If Sanjay Dutt had hoped that his marriage to Manyata would cap gossip about the couple, he was mistaken. First, it was reported that the couple used forged documents for registering their marriage in Goa on February 7. And now, a man claiming to be Manyata’s husband has filed an application against her and Sanjay Dutt in court.

A writer called Mehraj Rehman, lodged in a jail here, has filed an application in the Bandra Metropolitan Court, praying for proceedings against Dutt and Manyata for ‘violating the Muslim marriage norms’. He claims to have married her on April 5, 2003 and they have a two-and-half year old son. In his application, Rehman maintained that neither of them had sought talaq. Rehman is currently in Arthur Road jail.

The buzz is that Manyata converted for the purpose of marrying Dutt as per Hindu rites on Feburary 12, but several sections have averred that she can’t do so without getting a formal separation from Rehman.

Denying the reports that they married as she was pregnant, in an exclusive interview to HT Café, Dutt said, “There’s no truth to this rumour. Trust me, Manyata isn’t pregnant.”

On the question of the legality of his marriage, Dutt maintained, “My marriage is legal. The media has the photographs. We have spoken about it.” At present, the Dutt couple is staying at their 11th floor home in Imperial Heights, Bandra away from the media glare.

But the officials in the sub-registrar’s office said the documents have been sent to the Law Department for “scrutiny”.

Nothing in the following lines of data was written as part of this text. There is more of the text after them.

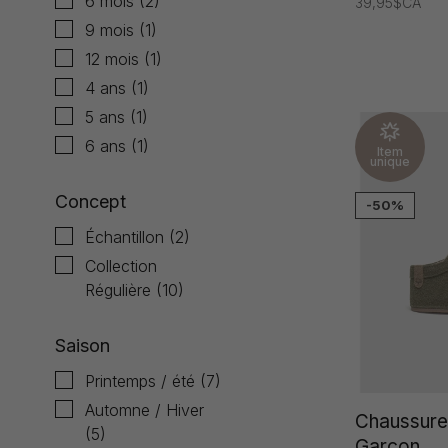
6 mois
(2)
39,95$CA
9 mois
(1)
12 mois
(1)
4 ans
(1)
5 ans
(1)
6 ans
(1)
Item
unique
Concept
-50%
Échantillon
(2)
Collection
Régulière
(10)
Saison
Printemps / été
(7)
Automne / Hiver
Chaussure
(5)
Garçon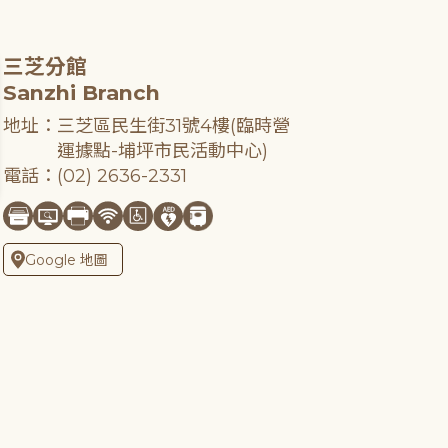
三芝分館
Sanzhi Branch
地址：三芝區民生街31號4樓(臨時營
運據點-埔坪市民活動中心)
電話：(02) 2636-2331
Google 地圖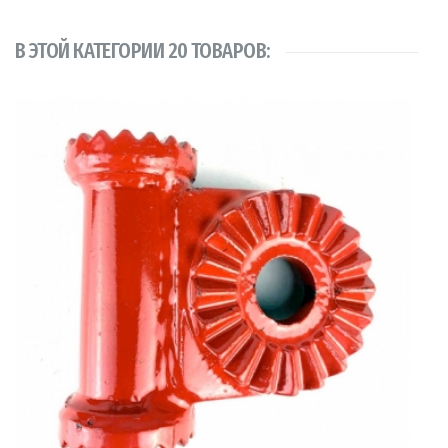
В ЭТОЙ КАТЕГОРИИ 20 ТОВАРОВ: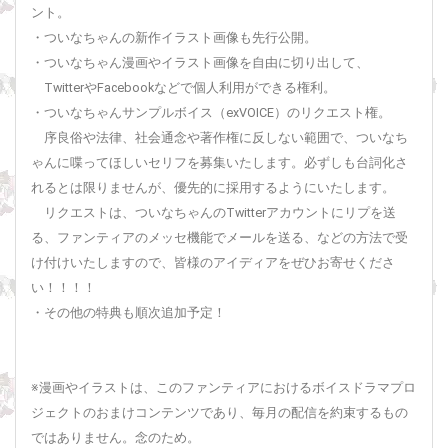
ント。
・ついなちゃんの新作イラスト画像も先行公開。
・ついなちゃん漫画やイラスト画像を自由に切り出して、
TwitterやFacebookなどで個人利用ができる権利。
・ついなちゃんサンプルボイス（exVOICE）のリクエスト権。
序良俗や法律、社会通念や著作権に反しない範囲で、ついなち
ゃんに喋ってほしいセリフを募集いたします。必ずしも台詞化さ
れるとは限りませんが、優先的に採用するようにいたします。
リクエストは、ついなちゃんのTwitterアカウントにリプを送
る、ファンティアのメッセ機能でメールを送る、などの方法で受
け付けいたしますので、皆様のアイディアをぜひお寄せくださ
い！！！！
・その他の特典も順次追加予定！
※漫画やイラストは、このファンティアにおけるボイスドラマプロ
ジェクトのおまけコンテンツであり、毎月の配信を約束するもの
ではありません。念のため。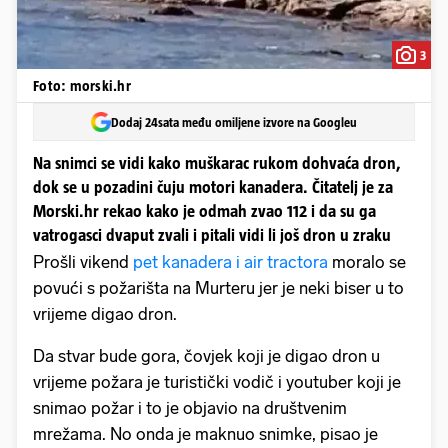
3
Foto: morski.hr
Dodaj 24sata među omiljene izvore na Googleu
Na snimci se vidi kako muškarac rukom dohvaća dron,
dok se u pozadini čuju motori kanadera. Čitatelj je za
Morski.hr rekao kako je odmah zvao 112 i da su ga
vatrogasci dvaput zvali i pitali vidi li još dron u zraku
Prošli vikend
pet kanadera i air tractora
moralo se
povući s požarišta na Murteru jer je neki biser u to
vrijeme digao dron.
Da stvar bude gora, čovjek koji je digao dron u
vrijeme požara je turistički vodič i youtuber koji je
snimao požar i to je objavio na društvenim
mrežama. No onda je maknuo snimke, pisao je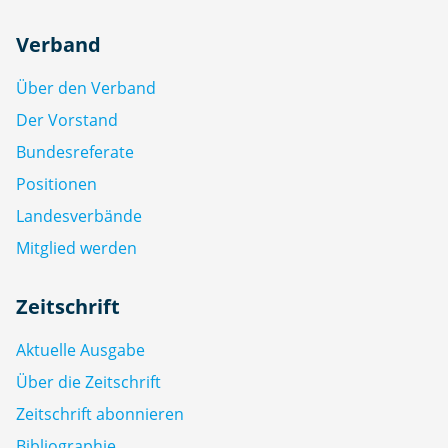
Verband
Über den Verband
Der Vorstand
Bundesreferate
Positionen
Landesverbände
Mitglied werden
Zeitschrift
Aktuelle Ausgabe
Über die Zeitschrift
Zeitschrift abonnieren
Bibliographie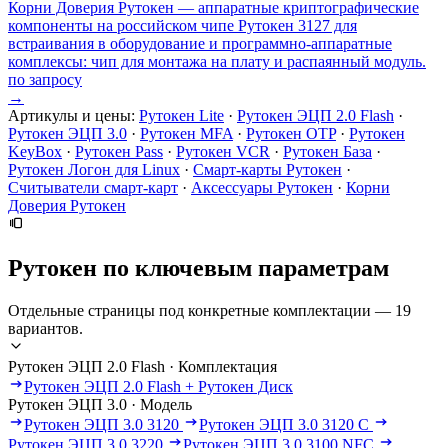
Корни Доверия Рутокен — аппаратные криптографические
компоненты на российском чипе Рутокен 3127 для
встраивания в оборудование и программно-аппаратные
комплексы: чип для монтажа на плату и распаянный модуль.
по запросу
→
Артикулы и цены:
Рутокен Lite
·
Рутокен ЭЦП 2.0 Flash
·
Рутокен ЭЦП 3.0
·
Рутокен MFA
·
Рутокен OTP
·
Рутокен
KeyBox
·
Рутокен Pass
·
Рутокен VCR
·
Рутокен База
·
Рутокен Логон для Linux
·
Смарт-карты Рутокен
·
Считыватели смарт-карт
·
Аксессуары Рутокен
·
Корни
Доверия Рутокен
Рутокен по ключевым параметрам
Отдельные страницы под конкретные комплектации — 19
вариантов.
Рутокен ЭЦП 2.0 Flash · Комплектация
Рутокен ЭЦП 2.0 Flash + Рутокен Диск
Рутокен ЭЦП 3.0 · Модель
Рутокен ЭЦП 3.0 3120
Рутокен ЭЦП 3.0 3120 C
Рутокен ЭЦП 3.0 3220
Рутокен ЭЦП 3.0 3100 NFC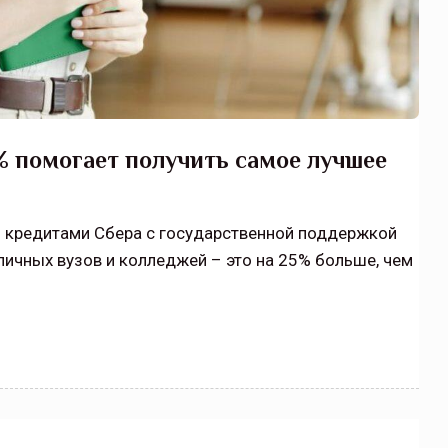
% помогает получить самое лучшее
 кредитами Сбера с государственной поддержкой
личных вузов и колледжей – это на 25% больше, чем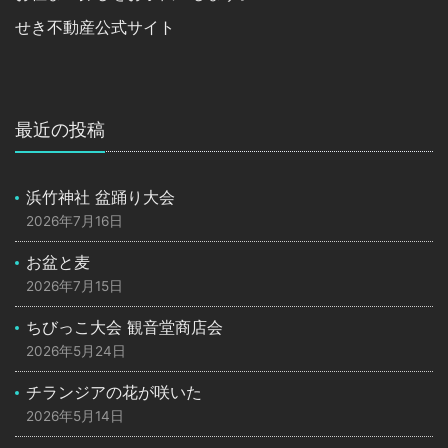
せき不動産公式サイト
最近の投稿
浜竹神社 盆踊り大会
2026年7月16日
お盆と麦
2026年7月15日
ちびっこ大会 観音堂商店会
2026年5月24日
チランジアの花が咲いた
2026年5月14日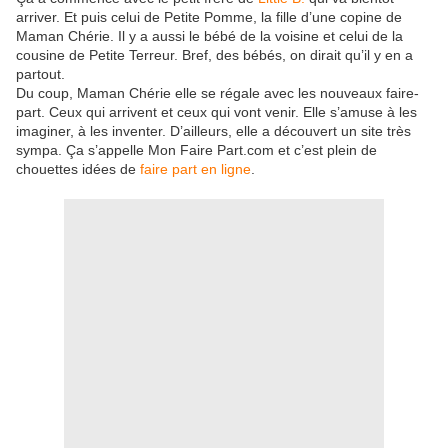
arriver. Et puis celui de Petite Pomme, la fille d’une copine de
Maman Chérie. Il y a aussi le bébé de la voisine et celui de la
cousine de Petite Terreur. Bref, des bébés, on dirait qu’il y en a
partout.
Du coup, Maman Chérie elle se régale avec les nouveaux faire-
part. Ceux qui arrivent et ceux qui vont venir. Elle s’amuse à les
imaginer, à les inventer. D’ailleurs, elle a découvert un site très
sympa. Ça s’appelle Mon Faire Part.com et c’est plein de
chouettes idées de
faire part en ligne
.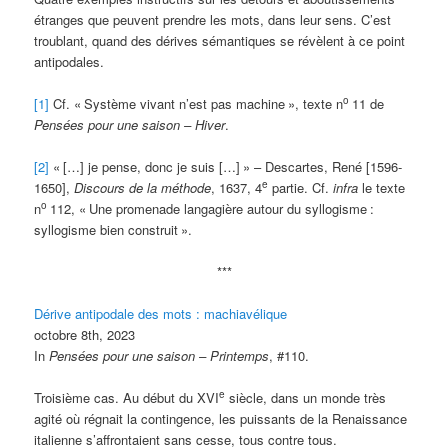
étranges que peuvent prendre les mots, dans leur sens. C’est
troublant, quand des dérives sémantiques se révèlent à ce point
antipodales.
o
[1]
Cf. «
Système vivant n’est pas machine
», texte n
11 de
Pensées pour une saison – Hiver
.
[2]
«
[…] je pense, donc je suis […]
» – Descartes, René [1596-
e
1650],
Discours de la méthode
, 1637, 4
partie. Cf.
infra
le texte
o
n
112, «
Une promenade langagière autour du syllogisme
:
syllogisme bien construit
».
***
Dérive antipodale des mots : machiavélique
octobre 8th, 2023
In
Pensées pour une saison – Printemps
, #110.
e
Troisième cas. Au début du XVI
siècle, dans un monde très
agité où régnait la contingence, les puissants de la Renaissance
italienne s’affrontaient sans cesse, tous contre tous.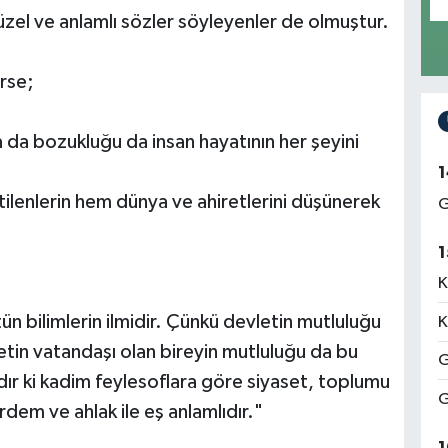
güzel ve anlamlı sözler söyleyenler de olmuştur.
rse;
da bozukluğu da insan hayatının her şeyini
1
ilenlerin hem dünya ve ahiretlerini düşünerek
G
1
K
n bilimlerin ilmidir. Çünkü devletin mutluluğu
K
vletin vatandaşı olan bireyin mutluluğu da bu
G
r ki kadim feylesoflara göre siyaset, toplumu
G
rdem ve ahlak ile eş anlamlıdır."
1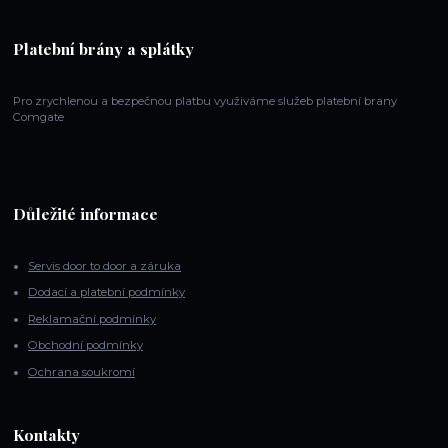
Platební brány a splátky
Pro zrychlenou a bezpečnou platbu využiváme služeb platební brany
Comgate
Důležité informace
Servis door to door a záruka
Dodací a platební podmínky
Reklamační podmínky
Obchodní podmínky
Ochrana soukromí
Kontakty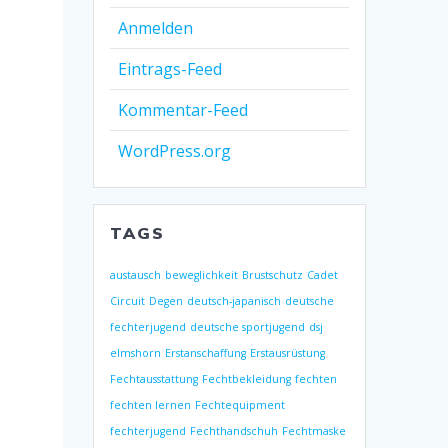
Anmelden
Eintrags-Feed
Kommentar-Feed
WordPress.org
TAGS
austausch
beweglichkeit
Brustschutz
Cadet
Circuit
Degen
deutsch-japanisch
deutsche
fechterjugend
deutsche sportjugend
dsj
elmshorn
Erstanschaffung
Erstausrüstung
Fechtausstattung
Fechtbekleidung
fechten
fechten lernen
Fechtequipment
fechterjugend
Fechthandschuh
Fechtmaske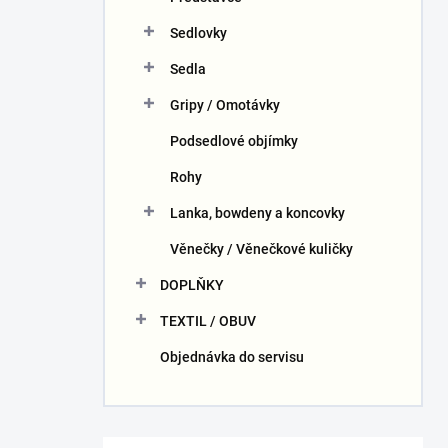
Sedlovky
Sedla
Gripy / Omotávky
Podsedlové objímky
Rohy
Lanka, bowdeny a koncovky
Věnečky / Věnečkové kuličky
DOPLŇKY
TEXTIL / OBUV
Objednávka do servisu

An inquiry has been ordered into the validity of the residence certificate Manyata has submitted. According to G P Nair, Collector of South Goa, the certificate didn’t bear the signature of the senior official issuing it. The certificate carries the signature of a talati (a subordinate officer) instead of that of a mamlatdar (a senior administrative officer). Prashant Cuncolienkar, the talati who issued the residency certificate has been suspended.

The certificate states Manyata had been staying in South Goa for six months, but the local officer asserts he never signed her papers and his signature has been forged.

According to Chandrakant Pissurlekar, Sub-Registrar, South Goa Collectorate, who had accepted the marriage declaration, the couple’s registration proceedings are in abeyance pending further orders. The

authorities will not allow the final signature on the declaration — to be done in 90 days — till the mamlatdar clears the suspension on Manyata’s residency certificate. And without the execution of the second signature, the marriage would be null and void.